§ **REQUIRED ACTION**
Although the data below holds other lines too, output only those from the line with "2. Januar 2024 um 13:21" up to and including the line with "Volver a AGENDA", exactly as they appear.

• • • • • • •

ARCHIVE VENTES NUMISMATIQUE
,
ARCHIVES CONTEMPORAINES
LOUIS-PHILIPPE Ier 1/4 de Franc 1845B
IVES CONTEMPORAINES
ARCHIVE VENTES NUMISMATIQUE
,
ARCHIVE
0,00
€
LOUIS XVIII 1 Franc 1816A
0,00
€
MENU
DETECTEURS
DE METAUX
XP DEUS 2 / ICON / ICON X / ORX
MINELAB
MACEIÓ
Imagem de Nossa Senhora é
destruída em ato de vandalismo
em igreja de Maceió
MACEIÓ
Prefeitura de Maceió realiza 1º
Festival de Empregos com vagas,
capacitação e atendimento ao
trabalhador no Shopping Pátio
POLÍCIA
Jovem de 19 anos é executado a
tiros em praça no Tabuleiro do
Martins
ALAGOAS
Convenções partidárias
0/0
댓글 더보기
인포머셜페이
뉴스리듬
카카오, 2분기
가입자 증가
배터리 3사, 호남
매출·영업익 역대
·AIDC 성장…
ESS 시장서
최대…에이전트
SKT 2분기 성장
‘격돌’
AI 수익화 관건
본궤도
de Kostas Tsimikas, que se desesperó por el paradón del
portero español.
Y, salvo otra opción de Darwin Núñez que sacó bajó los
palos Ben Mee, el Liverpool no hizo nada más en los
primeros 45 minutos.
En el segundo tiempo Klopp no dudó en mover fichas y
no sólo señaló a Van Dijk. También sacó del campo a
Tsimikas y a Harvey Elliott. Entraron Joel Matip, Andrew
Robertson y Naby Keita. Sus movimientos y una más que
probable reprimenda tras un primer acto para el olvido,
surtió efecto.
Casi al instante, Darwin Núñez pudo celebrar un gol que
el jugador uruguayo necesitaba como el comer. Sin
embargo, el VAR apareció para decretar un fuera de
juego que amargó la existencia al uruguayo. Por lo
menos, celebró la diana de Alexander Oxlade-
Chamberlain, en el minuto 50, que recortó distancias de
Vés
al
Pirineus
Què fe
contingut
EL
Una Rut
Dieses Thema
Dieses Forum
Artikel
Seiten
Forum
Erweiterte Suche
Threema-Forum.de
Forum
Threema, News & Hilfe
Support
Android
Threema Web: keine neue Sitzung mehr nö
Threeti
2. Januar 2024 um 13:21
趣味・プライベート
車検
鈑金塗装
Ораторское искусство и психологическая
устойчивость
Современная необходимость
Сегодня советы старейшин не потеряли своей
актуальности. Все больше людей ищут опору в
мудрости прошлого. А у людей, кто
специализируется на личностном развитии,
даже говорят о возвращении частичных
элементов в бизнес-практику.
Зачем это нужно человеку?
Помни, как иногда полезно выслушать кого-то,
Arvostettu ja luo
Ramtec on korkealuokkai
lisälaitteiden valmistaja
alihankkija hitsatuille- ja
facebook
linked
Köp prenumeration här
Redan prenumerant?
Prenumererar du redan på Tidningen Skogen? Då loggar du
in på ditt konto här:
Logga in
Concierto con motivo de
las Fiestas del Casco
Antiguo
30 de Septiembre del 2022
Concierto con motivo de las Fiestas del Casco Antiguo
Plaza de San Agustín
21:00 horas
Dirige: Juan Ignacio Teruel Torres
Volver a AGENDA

• • • • • • •

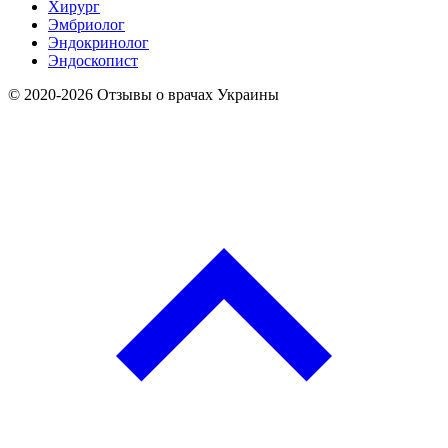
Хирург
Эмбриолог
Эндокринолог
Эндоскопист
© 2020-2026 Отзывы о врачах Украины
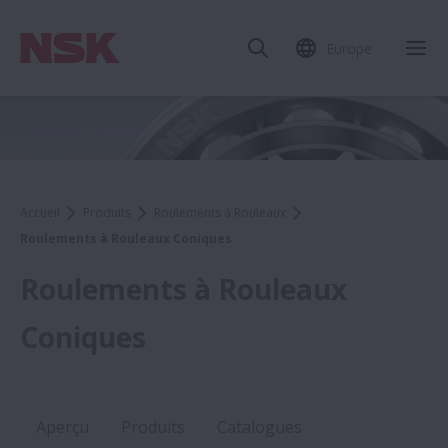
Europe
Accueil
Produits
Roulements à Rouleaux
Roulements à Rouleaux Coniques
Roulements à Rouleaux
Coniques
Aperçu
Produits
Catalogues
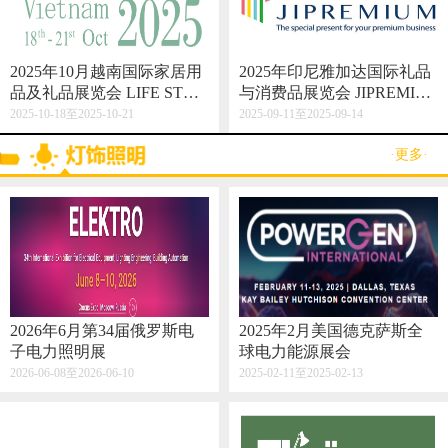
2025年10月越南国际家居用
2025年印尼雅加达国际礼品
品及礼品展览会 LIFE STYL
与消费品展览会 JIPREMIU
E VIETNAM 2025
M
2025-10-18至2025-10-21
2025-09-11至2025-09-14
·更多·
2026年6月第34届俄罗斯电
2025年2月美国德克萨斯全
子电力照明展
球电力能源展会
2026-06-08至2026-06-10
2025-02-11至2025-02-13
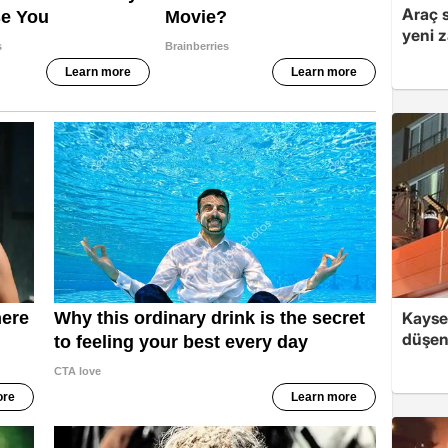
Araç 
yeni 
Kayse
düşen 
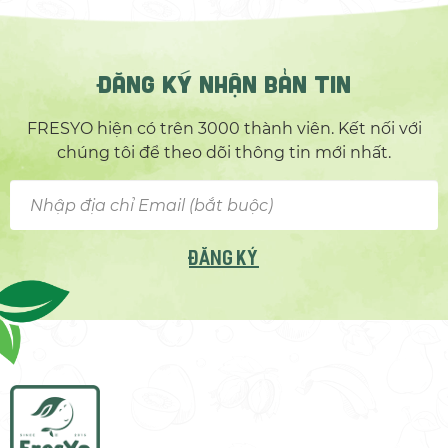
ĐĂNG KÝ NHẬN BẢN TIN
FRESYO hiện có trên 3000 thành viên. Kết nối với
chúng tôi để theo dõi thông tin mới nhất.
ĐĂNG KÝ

• • • • • • •

§ **PROBLEM SOLUTION**
2. Januar 2024 um 13:21
趣味・プライベート
車検
鈑金塗装
Ораторское искусство и психологическая
устойчивость
Современная необходимость
Сегодня советы старейшин не потеряли своей
актуальности. Все больше людей ищут опору в
мудрости прошлого. А у людей, кто
специализируется на личностном развитии,
даже говорят о возвращении частичных
элементов в бизнес-практику.
Зачем это нужно человеку?
Помни, как иногда полезно выслушать кого-то,
Arvostettu ja luo
Ramtec on korkealuokkai
lisälaitteiden valmistaja
alihankkija hitsatuille- ja
facebook
linked
Köp prenumeration här
Redan prenumerant?
Prenumererar du redan på Tidningen Skogen? Då loggar du
in på ditt konto här:
Logga in
Concierto con motivo de
las Fiestas del Casco
Antiguo
30 de Septiembre del 2022
Concierto con motivo de las Fiestas del Casco Antiguo
Plaza de San Agustín
21:00 horas
Dirige: Juan Ignacio Teruel Torres
Volver a AGENDA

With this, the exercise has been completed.